* [Saved data entries]:
□ □ □
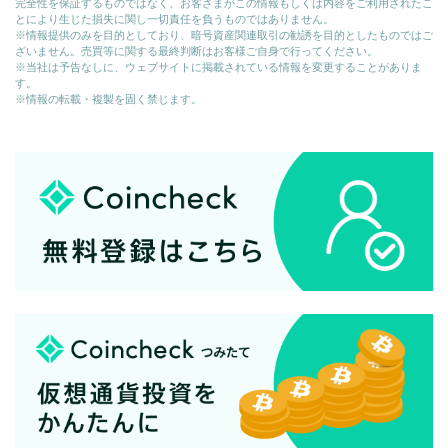
完全性を保証するものではなく、お客さまがこの情報もしくは内容をご利用されたこ
とにより生じた損失に関し一切責任を負うものではありません。
※情報提供のみを目的としており、暗号資産関連取引の勧誘を目的としたものではご
ざいません。売買等に関する最終判断はお客様ご自身で行ってください。
※当社は予告なしに、ウェブサイトに掲載されている情報を変更することがありま
す。
※情報の転載・複製を固く禁じます。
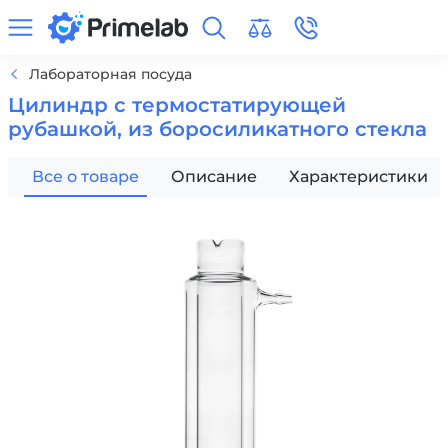
Лабораторная посуда
Цилиндр с термостатирующей
рубашкой, из боросиликатного стекла
Все о товаре
Описание
Характеристики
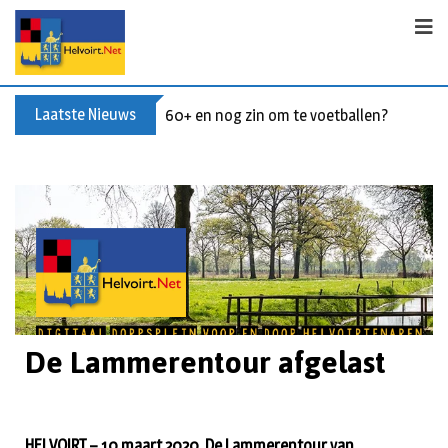
Laatste Nieuws
60+ en nog zin om te voetballen? Kom Wal
De Lammerentour afgelast
HELVOIRT – 10 maart 2020. De Lammerentour van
□ □ □
* [WHAT TO DO]: Return exactly the lines of the data, and only those, from the line with "De Lammerentour afgelast" through the last line, inclusive.

* [SOLUTION TO THE PROBLEM]:
De Lammerentour afgelast
HELVOIRT – 10 maart 2020. De Lammerentour van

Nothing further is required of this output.